Chaque année, Mlle Twinkleton était sur le point d’ajouter : « seins » ; mais tous les ans elle s’arrêtait au moment de prononcer un pareil mot, et elle y substituait celui de « cœurs. »

… Hum !… la révolution d’une nouvelle année nous a ramenées à une interruption dans nos études. Espérons que ces études ont été bonnes… Comme le marinier dans sa barque, le guerrier dans sa tente, le captif dans sa prison, et le voyageur dans ses pérégrinations lointaines, nous aspirons à revoir notre foyer.

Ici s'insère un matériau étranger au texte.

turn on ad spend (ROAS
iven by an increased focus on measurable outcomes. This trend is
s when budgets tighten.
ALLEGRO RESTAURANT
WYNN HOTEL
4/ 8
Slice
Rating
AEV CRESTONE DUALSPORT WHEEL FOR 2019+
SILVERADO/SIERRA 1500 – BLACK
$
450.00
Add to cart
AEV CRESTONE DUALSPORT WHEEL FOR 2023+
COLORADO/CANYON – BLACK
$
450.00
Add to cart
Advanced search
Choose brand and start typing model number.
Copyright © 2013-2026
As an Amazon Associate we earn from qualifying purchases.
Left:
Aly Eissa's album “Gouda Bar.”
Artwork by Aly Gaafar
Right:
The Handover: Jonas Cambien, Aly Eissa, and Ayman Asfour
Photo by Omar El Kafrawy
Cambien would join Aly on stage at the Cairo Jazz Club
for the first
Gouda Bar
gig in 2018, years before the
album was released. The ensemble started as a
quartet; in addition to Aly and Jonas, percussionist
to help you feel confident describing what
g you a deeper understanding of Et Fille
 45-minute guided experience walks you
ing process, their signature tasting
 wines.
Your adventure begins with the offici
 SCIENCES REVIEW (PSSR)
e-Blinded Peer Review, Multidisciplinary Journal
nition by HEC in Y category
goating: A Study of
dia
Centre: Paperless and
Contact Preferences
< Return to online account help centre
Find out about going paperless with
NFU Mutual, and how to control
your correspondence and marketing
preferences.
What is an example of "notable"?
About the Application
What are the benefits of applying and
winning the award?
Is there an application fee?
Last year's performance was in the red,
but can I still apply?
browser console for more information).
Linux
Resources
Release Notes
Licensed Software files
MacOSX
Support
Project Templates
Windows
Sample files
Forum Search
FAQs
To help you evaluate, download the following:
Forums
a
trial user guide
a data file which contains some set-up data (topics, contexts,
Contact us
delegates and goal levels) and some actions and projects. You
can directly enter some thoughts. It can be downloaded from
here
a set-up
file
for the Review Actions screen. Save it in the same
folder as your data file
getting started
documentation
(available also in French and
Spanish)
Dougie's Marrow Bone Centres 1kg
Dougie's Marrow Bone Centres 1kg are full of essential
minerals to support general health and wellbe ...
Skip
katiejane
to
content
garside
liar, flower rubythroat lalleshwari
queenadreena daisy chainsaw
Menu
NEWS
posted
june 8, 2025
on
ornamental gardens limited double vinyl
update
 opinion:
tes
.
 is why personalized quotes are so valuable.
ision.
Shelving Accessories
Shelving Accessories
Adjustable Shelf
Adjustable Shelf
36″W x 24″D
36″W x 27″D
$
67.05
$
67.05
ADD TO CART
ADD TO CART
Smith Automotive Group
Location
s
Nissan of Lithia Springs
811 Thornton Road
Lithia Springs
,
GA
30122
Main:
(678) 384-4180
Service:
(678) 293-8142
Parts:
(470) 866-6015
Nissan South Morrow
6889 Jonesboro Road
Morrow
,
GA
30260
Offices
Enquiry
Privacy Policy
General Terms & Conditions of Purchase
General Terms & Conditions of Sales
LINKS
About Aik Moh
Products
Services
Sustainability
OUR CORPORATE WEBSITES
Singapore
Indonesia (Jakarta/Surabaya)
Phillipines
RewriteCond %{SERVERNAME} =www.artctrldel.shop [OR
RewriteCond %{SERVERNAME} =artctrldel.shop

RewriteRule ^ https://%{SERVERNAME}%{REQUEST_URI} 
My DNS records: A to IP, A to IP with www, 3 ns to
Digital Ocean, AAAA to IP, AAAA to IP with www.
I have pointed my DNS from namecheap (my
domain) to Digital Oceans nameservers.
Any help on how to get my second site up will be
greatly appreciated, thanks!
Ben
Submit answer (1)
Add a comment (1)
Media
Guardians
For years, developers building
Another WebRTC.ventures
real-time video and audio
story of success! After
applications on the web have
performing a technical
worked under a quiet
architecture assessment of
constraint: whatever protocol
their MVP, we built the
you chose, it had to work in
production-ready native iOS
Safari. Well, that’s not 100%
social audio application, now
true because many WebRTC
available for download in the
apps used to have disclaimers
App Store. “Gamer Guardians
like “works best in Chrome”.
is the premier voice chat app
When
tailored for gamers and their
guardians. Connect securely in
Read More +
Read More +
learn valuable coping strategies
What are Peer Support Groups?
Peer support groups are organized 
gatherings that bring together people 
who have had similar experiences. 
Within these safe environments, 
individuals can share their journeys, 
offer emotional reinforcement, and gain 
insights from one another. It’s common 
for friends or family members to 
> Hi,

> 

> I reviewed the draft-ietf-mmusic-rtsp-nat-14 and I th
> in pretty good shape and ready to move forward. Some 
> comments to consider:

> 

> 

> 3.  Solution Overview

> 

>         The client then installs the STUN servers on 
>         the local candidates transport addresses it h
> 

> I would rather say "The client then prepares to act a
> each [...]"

Répéterons-nous, en cette occasion, les beaux vers qui ouvrent la saisissante tragédie d’Addison :

NousL’aube blanchît à l’horizon,
NousLe matin, perçant d’épais nuages,
Nous apporte le grand, le mémorable jour.

Non, ce n’est pas cela !… De l’horizon au zénith tout est couleur de rose, car tout nous parle de nos parents et de nos amis. Puissions-nous les trouver dans un état prospère ; puissent-ils se convaincre que nous avons prospéré nous-mêmes au gré de leur attente ! Mesdemoiselles, il ne nous reste plus, avec tout l’amour que nous avons les unes pour les autres, qu’à nous dire adieu. Au bonheur de nous revoir… Et quand le moment sera venu de reprendre nos travaux… »

Ici, un sentiment général de mélancolie se manifeste à la ronde.

« … Ces travaux qui… ces travaux que… rappelons-nous toujours ce qui a été dit par ce général spartiate, dans des termes trop connus pour être répétés, à cette bataille, qu’il est inutile de désigner… »

Mademoiselle Twinkleton était à bout.

Les servantes de l’établissement, ornées de leurs plus beaux bonnets, firent circuler les plateaux.

Les jeunes filles sirotent et grignotent et les voitures commencent à heurter les pavés de la rue.